Aim of the exercise: Where does the string "盘上的所有数据" occur in the entries below? Copy every line where it does.

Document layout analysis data
-- Opening Marker --

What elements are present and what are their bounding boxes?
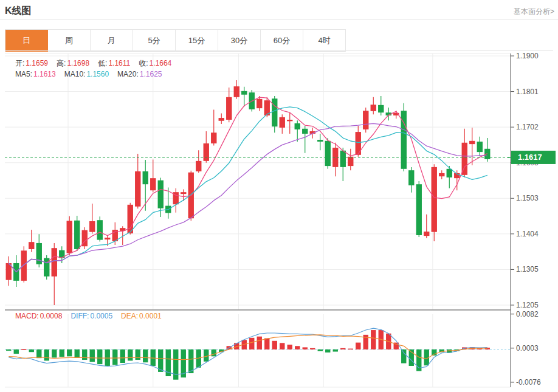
candle-body <box>150 178 156 190</box>
candle-body <box>408 170 414 185</box>
macd-hist-bar <box>90 349 95 362</box>
legend-item: MA20:1.1625 <box>117 70 162 78</box>
macd-hist-bar <box>143 349 148 362</box>
candle-body <box>97 220 103 239</box>
macd-hist-bar <box>128 349 133 360</box>
candle-body <box>226 97 232 120</box>
candle-body <box>424 232 429 236</box>
macd-hist-bar <box>44 349 49 360</box>
macd-hist-bar <box>52 349 57 357</box>
candle-body <box>295 123 300 129</box>
candle-body <box>439 173 444 176</box>
macd-hist-bar <box>288 345 292 349</box>
diff-line <box>9 328 487 374</box>
price-axis-label: 1.1801 <box>516 88 539 96</box>
legend-item: 收:1.1664 <box>139 59 171 67</box>
macd-hist-bar <box>249 338 254 349</box>
candle-body <box>29 242 34 249</box>
candle-body <box>317 140 323 142</box>
macd-axis-label: 0.0003 <box>516 344 539 352</box>
tab-interval-1[interactable]: 周 <box>48 30 91 52</box>
macd-hist-bar <box>212 349 216 356</box>
legend-item: MA10:1.1560 <box>64 70 109 78</box>
candle-body <box>241 91 247 95</box>
macd-hist-bar <box>6 349 11 351</box>
tab-interval-5[interactable]: 30分 <box>218 30 261 52</box>
macd-hist-bar <box>264 339 269 349</box>
candle-body <box>477 142 483 152</box>
macd-hist-bar <box>356 343 360 349</box>
candle-body <box>447 169 452 177</box>
macd-hist-bar <box>204 349 208 362</box>
macd-hist-bar <box>272 341 277 349</box>
candle-body <box>280 117 285 128</box>
ma-legend: MA5:1.1613MA10:1.1560MA20:1.1625 <box>15 70 171 78</box>
candle-body <box>181 192 186 194</box>
candle-body <box>462 143 467 175</box>
macd-hist-bar <box>257 337 262 349</box>
macd-hist-bar <box>21 349 26 350</box>
macd-hist-bar <box>60 349 64 357</box>
macd-hist-bar <box>67 349 72 356</box>
candle-body <box>143 171 148 184</box>
ma5-line <box>9 97 487 272</box>
page-title: K线图 <box>5 5 32 18</box>
candle-body <box>469 141 475 144</box>
macd-hist-bar <box>188 349 193 373</box>
legend-item: DIFF:0.0005 <box>71 312 112 320</box>
candle-body <box>158 181 164 208</box>
candle-body <box>52 248 57 277</box>
price-axis-label: 1.1305 <box>516 265 539 273</box>
tabrow-underline <box>5 50 553 51</box>
price-axis-label: 1.1503 <box>516 194 539 202</box>
candle-body <box>348 157 353 166</box>
macd-hist-bar <box>105 349 110 366</box>
legend-item: DEA:0.0001 <box>121 312 162 320</box>
macd-hist-bar <box>173 349 178 380</box>
candle-body <box>135 171 140 207</box>
header-divider <box>0 19 558 20</box>
candle-body <box>340 151 346 167</box>
tab-interval-0[interactable]: 日 <box>5 30 48 52</box>
price-axis-label: 1.1404 <box>516 230 539 238</box>
macd-hist-bar <box>36 349 41 358</box>
macd-hist-bar <box>295 346 300 349</box>
legend-item: 低:1.1611 <box>98 59 130 67</box>
candle-body <box>204 143 209 161</box>
candle-body <box>257 99 262 108</box>
candle-body <box>416 184 422 235</box>
ma10-line <box>9 107 487 272</box>
macd-axis-label: -0.0076 <box>516 378 541 387</box>
ma20-line <box>9 123 487 272</box>
candle-body <box>21 250 27 281</box>
macd-hist-bar <box>120 349 125 363</box>
tab-interval-7[interactable]: 4时 <box>303 30 346 52</box>
interval-tab-strip: 日周月5分15分30分60分4时 <box>5 29 346 52</box>
legend-item: MACD:0.0008 <box>15 312 62 320</box>
macd-hist-bar <box>371 330 376 349</box>
macd-hist-bar <box>401 349 406 363</box>
tab-interval-6[interactable]: 60分 <box>261 30 303 52</box>
macd-hist-bar <box>136 349 140 360</box>
candle-body <box>89 221 95 232</box>
candle-body <box>272 98 277 126</box>
macd-hist-bar <box>82 349 87 360</box>
tab-interval-2[interactable]: 月 <box>91 30 133 52</box>
fundamental-analysis-link[interactable]: 基本面分析> <box>514 7 554 17</box>
candle-body <box>325 141 331 166</box>
macd-hist-bar <box>97 349 102 364</box>
macd-hist-bar <box>29 349 34 352</box>
candle-body <box>67 221 72 253</box>
tab-interval-4[interactable]: 15分 <box>176 30 218 52</box>
candle-body <box>196 161 201 171</box>
macd-hist-bar <box>280 343 284 349</box>
candle-body <box>302 129 308 134</box>
macd-hist-bar <box>325 349 330 352</box>
candle-body <box>234 86 239 97</box>
macd-legend: MACD:0.0008DIFF:0.0005DEA:0.0001 <box>15 312 170 320</box>
macd-hist-bar <box>310 348 315 349</box>
candle-body <box>378 105 384 112</box>
tab-interval-3[interactable]: 5分 <box>133 30 176 52</box>
price-axis-label: 1.1205 <box>516 301 539 309</box>
candle-body <box>432 167 437 232</box>
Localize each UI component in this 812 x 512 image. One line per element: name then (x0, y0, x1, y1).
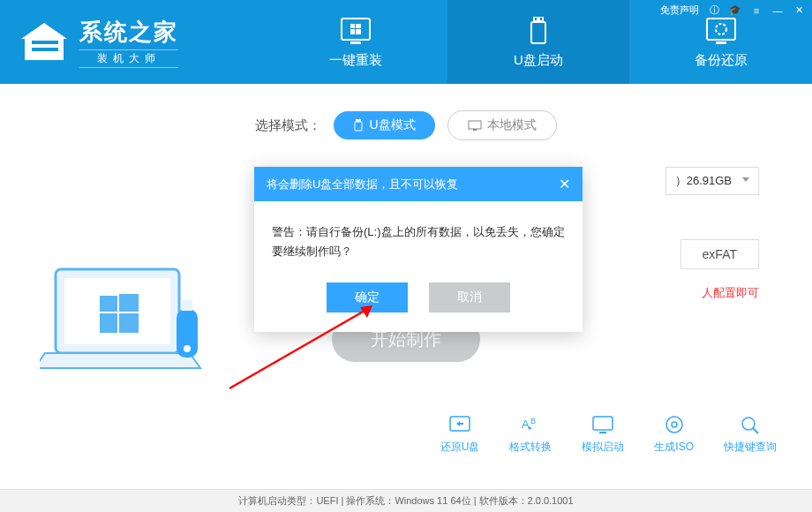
mode-label: 选择模式： (255, 117, 321, 134)
dialog-title-text: 将会删除U盘全部数据，且不可以恢复 (267, 177, 458, 192)
restore-icon (447, 414, 472, 435)
bottom-tools: 还原U盘 AB 格式转换 模拟启动 生成ISO 快捷键查询 (440, 414, 777, 455)
svg-rect-6 (535, 18, 537, 20)
app-subtitle: 装机大师 (79, 49, 178, 68)
iso-icon (662, 414, 687, 435)
mode-local[interactable]: 本地模式 (447, 110, 557, 140)
tool-generate-iso[interactable]: 生成ISO (654, 414, 694, 455)
svg-point-26 (672, 422, 677, 427)
dialog-close-icon[interactable]: ✕ (559, 176, 570, 192)
simulate-icon (590, 414, 615, 435)
hotkey-icon (738, 414, 763, 435)
dialog-cancel-button[interactable]: 取消 (429, 282, 510, 312)
reinstall-icon (338, 15, 373, 47)
svg-text:A: A (522, 418, 530, 431)
svg-rect-18 (182, 300, 192, 311)
header: 系统之家 装机大师 一键重装 U盘启动 备份还原 免责声明 ⓘ 🎓 ≡ — ✕ (0, 0, 812, 84)
dialog-body: 警告：请自行备份(L:)盘上的所有数据，以免丢失，您确定要继续制作吗？ (254, 201, 583, 282)
svg-rect-23 (593, 417, 613, 430)
logo-area: 系统之家 装机大师 (0, 0, 265, 84)
svg-point-19 (184, 345, 191, 352)
tab-reinstall[interactable]: 一键重装 (265, 0, 447, 84)
tool-hotkey-query[interactable]: 快捷键查询 (724, 414, 777, 455)
mode-usb[interactable]: U盘模式 (334, 111, 434, 139)
filesystem-exfat[interactable]: exFAT (680, 239, 759, 269)
svg-rect-14 (473, 129, 477, 131)
tool-format-convert[interactable]: AB 格式转换 (509, 414, 552, 455)
disclaimer-link[interactable]: 免责声明 (660, 4, 699, 17)
svg-point-27 (742, 418, 755, 430)
svg-rect-9 (716, 41, 726, 44)
graduation-icon[interactable]: 🎓 (729, 4, 741, 17)
tool-simulate-boot[interactable]: 模拟启动 (582, 414, 624, 455)
convert-icon: AB (518, 414, 543, 435)
svg-point-25 (666, 417, 682, 433)
svg-rect-1 (32, 48, 58, 51)
backup-icon (703, 15, 739, 47)
dialog-buttons: 确定 取消 (254, 282, 583, 332)
app-title: 系统之家 (79, 17, 178, 48)
dialog-titlebar: 将会删除U盘全部数据，且不可以恢复 ✕ (254, 167, 583, 201)
laptop-illustration (40, 260, 216, 393)
minimize-icon[interactable]: — (771, 4, 784, 17)
usb-small-icon (353, 119, 364, 132)
dialog-ok-button[interactable]: 确定 (327, 282, 408, 312)
settings-icon[interactable]: ≡ (750, 4, 763, 17)
svg-text:B: B (530, 417, 536, 425)
config-hint: 人配置即可 (702, 285, 759, 301)
close-icon[interactable]: ✕ (793, 4, 805, 17)
confirm-dialog: 将会删除U盘全部数据，且不可以恢复 ✕ 警告：请自行备份(L:)盘上的所有数据，… (254, 167, 583, 332)
monitor-small-icon (468, 120, 482, 131)
svg-rect-12 (355, 122, 362, 131)
drive-selector[interactable]: ）26.91GB (665, 167, 759, 195)
svg-rect-24 (599, 432, 606, 433)
statusbar: 计算机启动类型：UEFI | 操作系统：Windows 11 64位 | 软件版… (0, 489, 812, 512)
svg-rect-0 (32, 41, 58, 44)
tool-restore-usb[interactable]: 还原U盘 (440, 414, 480, 455)
tab-usb-boot[interactable]: U盘启动 (447, 0, 630, 84)
logo-icon (18, 21, 71, 64)
svg-rect-5 (531, 22, 545, 43)
svg-rect-13 (469, 121, 481, 129)
info-icon[interactable]: ⓘ (708, 4, 720, 17)
svg-rect-3 (350, 41, 361, 44)
svg-line-28 (753, 428, 758, 433)
svg-point-10 (716, 24, 726, 34)
svg-rect-8 (707, 19, 735, 40)
mode-selector: 选择模式： U盘模式 本地模式 (35, 110, 777, 140)
svg-rect-7 (540, 18, 542, 20)
usb-icon (521, 15, 556, 47)
titlebar-controls: 免责声明 ⓘ 🎓 ≡ — ✕ (660, 4, 805, 17)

-- Closing Marker --

Your response:
dialog-body: 警告：请自行备份(L:)盘上的所有数据，以免丢失，您确定要继续制作吗？ (254, 201, 583, 282)
confirm-dialog: 将会删除U盘全部数据，且不可以恢复 ✕ 警告：请自行备份(L:)盘上的所有数据，… (254, 167, 583, 332)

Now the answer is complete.